The Whisper of Underhand Deals
Is it all above board? One would hope so. But the optics, at times, are troubling.
When certain large-scale developments get green-lit despite vocal public opposition and seemingly obvious environmental concerns, it's hard not to wonder: is there something going on behind closed doors?
Are some applications being waved through because of who’s involved, while others are crushed simply because the applicant is an ordinary local without connections?
There’s no solid evidence of corruption, of course—but perception matters. And right now, the perception among many Pembrokeshire residents is that the system isn’t just broken—it’s biased.
Why Do They Step on the Necks of Locals?
If you're a farmer looking to put up a small agricultural shed, or a family trying to build a home on inherited land, good luck. Locals frequently find themselves rejected, second-guessed, and scrutinized to absurd levels. It almost feels as though the Council’s planning office is there to block development rather than support it—unless, of course, you’re a company with deep pockets and an expensive consultant in tow.
What Needs to Change?
Transparency: Publish more detailed reasoning behind planning approvals and refusals. Make it clear who made the decision, and why.

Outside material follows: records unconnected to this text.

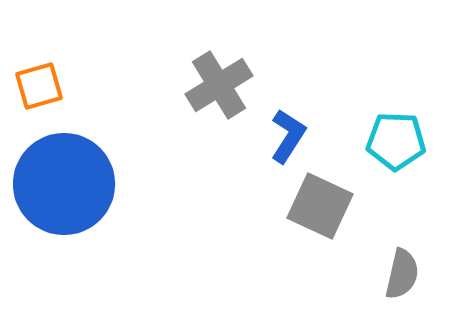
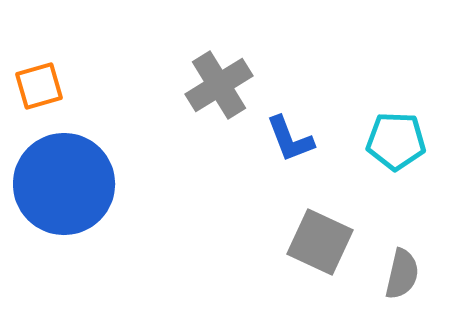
blue L-shape: moved 2 px right, 3 px down; rotated 126 degrees clockwise
gray square: moved 36 px down
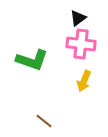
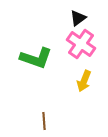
pink cross: rotated 28 degrees clockwise
green L-shape: moved 4 px right, 2 px up
brown line: rotated 48 degrees clockwise
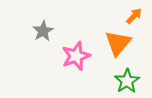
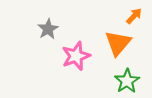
gray star: moved 5 px right, 2 px up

Accountability: Councillors and planners should be held to higher standards when it comes to consistency and fairness.
Support for Locals: Stop penalizing residents for wanting to live and work in their own county. Make it easier—not harder—for young people and local families to stay rooted in Pembrokeshire.
Pembrokeshire’s planning system doesn’t have to be this way. But until it becomes more open, logical, and genuinely supportive of local interests, the reputation of the planning department will continue to sink.
Because right now, to many residents, it doesn't look like planning. It looks like stonewalling, favoritism, and a growing disconnect from reality.